**Task:** Would you reproduce exactly the lines below from the one holding "regions, automatically configuring backup" through the one holding "configuration changes across entire clusters", inclusive, and no others?

**Given entries:**
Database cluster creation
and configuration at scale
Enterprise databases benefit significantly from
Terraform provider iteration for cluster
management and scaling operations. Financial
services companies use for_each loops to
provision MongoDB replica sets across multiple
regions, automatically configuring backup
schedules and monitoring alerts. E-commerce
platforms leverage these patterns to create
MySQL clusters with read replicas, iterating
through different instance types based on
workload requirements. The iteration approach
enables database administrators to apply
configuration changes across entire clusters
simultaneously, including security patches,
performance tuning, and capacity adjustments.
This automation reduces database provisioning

* * *

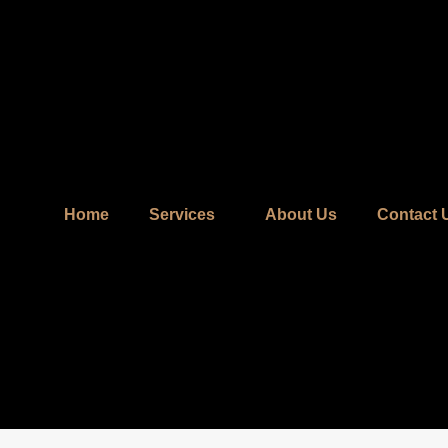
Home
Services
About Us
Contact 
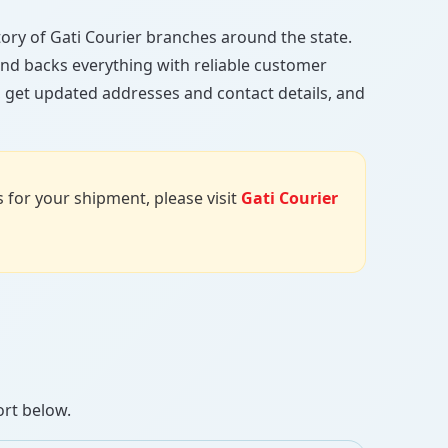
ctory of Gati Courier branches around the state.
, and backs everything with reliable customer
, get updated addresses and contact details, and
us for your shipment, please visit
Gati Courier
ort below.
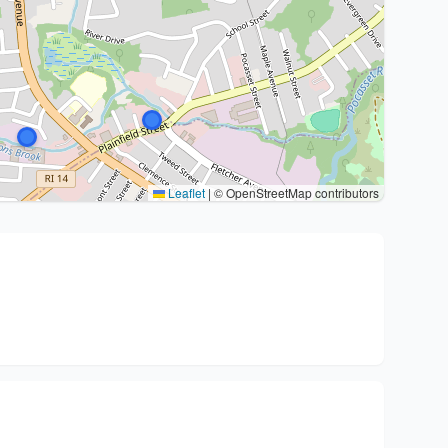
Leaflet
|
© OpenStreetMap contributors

--

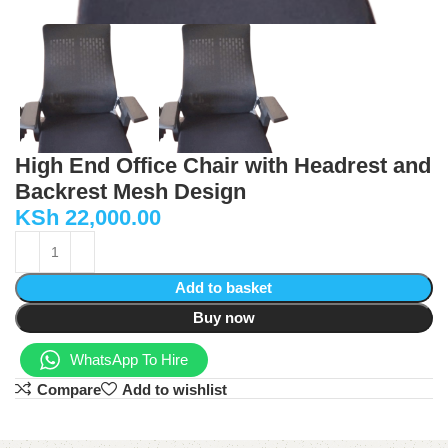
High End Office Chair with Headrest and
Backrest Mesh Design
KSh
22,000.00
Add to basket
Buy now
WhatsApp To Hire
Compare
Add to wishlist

**Answer to the exercise:**
regions, automatically configuring backup
schedules and monitoring alerts. E-commerce
platforms leverage these patterns to create
MySQL clusters with read replicas, iterating
through different instance types based on
workload requirements. The iteration approach
enables database administrators to apply
configuration changes across entire clusters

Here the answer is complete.